Named for Sen. William Roth of Delaware, a longtime IRA advocate, the Roth IRA now allows you to contribute up to $3,000 a year. But those contributions are not a tax-deductible. Income limits also come into play. For singles, you can contribute the full $3,000 if your income is less than $95,000. Contributions gradually phase out as income reaches $110,000. Similarly, the income limits run from $160,000 to $190,000 for married couples filing jointly.

 

When you withdraw the money, you pay no taxes if it's been in the account at least five years and: (1) you are older than 59½, or (2) you become disabled, or (3) you die and it's paid to your beneficiary, or (4) you use the money for a first time home purchase ($10,000 lifetime withdrawal limit).

 

Also, unlike a regular IRA, which requires you to start withdrawing, money at age 70½, a Roth IRA has no such requirement. You can let the money sit, while earnings grow tax-free, for as long as you like.

 

You can convert funds from a regular IRA to a Roth IRA if you adjusted gross income doesn't exceed $100,000 for both singles and married couples filing jointly.

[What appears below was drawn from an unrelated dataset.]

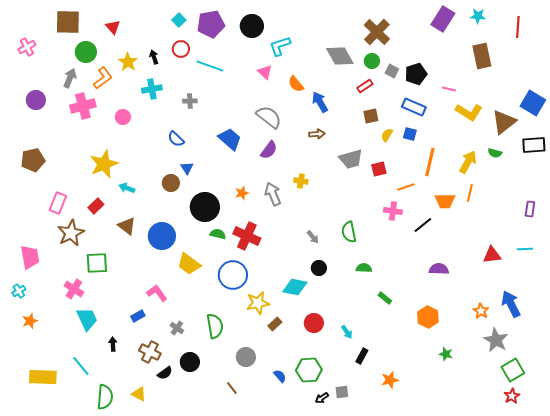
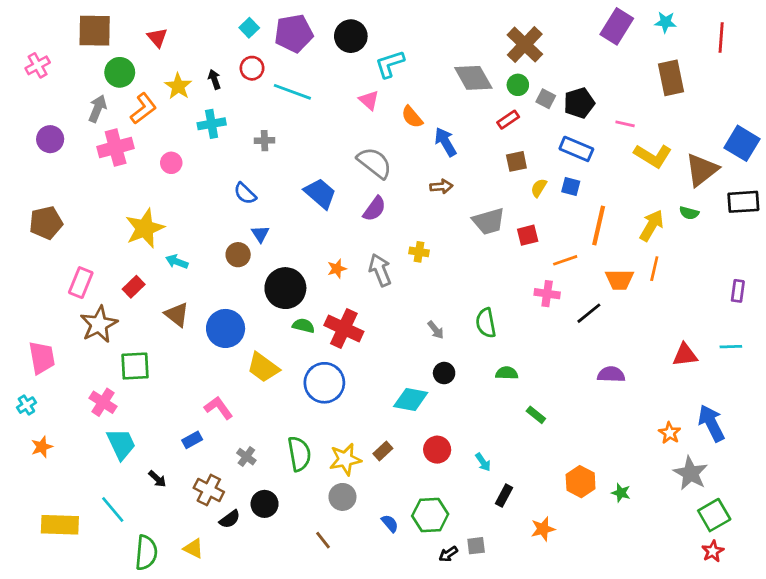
yellow star: (258, 303) -> (345, 459), moved
orange hexagon: (428, 317) -> (581, 482), moved
black arrow: (113, 344) -> (157, 479), turned 136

You also should know that distributions are taxed in the year you convert the funds, but if you convert before Jan. 1, 1999, you can spread out the taxes over four years.


 

Of the new IRA changes, "I think the biggest benefit is the Roth IRA," Tsu says. "It's a gift everybody should look at and take advantage of."

 

Tsu likes the flexibility the Roth IRA gives savers to work toward different goals. For instance, a young person could save for a first home by putting in $3,000 a year, earning interest, and then withdrawing a sizable tax-free sum after five years. "You've used it for an intended purpose," Tsu notes, "and it was not retirement. But that's OK."

 

The key, however, is to not keep putting off saving for retirement.

 

Tsu doesn't think the Roth IRA poses an undue temptation to do so.

 

After all, she notes, "How often can a person be a first time home buyer, or pay for higher education?...I think the special purposes [under the Roth IRA] are reasonable. I would object if you could use it for cars or boats. That would be misuse of funds."

 

 


If there's a downside, Tsu says, it's that a Roth IRA contribution can be no more than $3,000 a year. Also, annual Roth IRA and regular IRA contributions combined can be no more than $3,000. "So you're limited," she says, noting that you can't depend on IRAs alone for retirement savings. "If you have a qualified plan at work," Tsu says, "you should explore that. Combine that with the IRAs available."

 

To find out what IRA options are best for your financial situation, talk to a financial planner or someone at your credit union.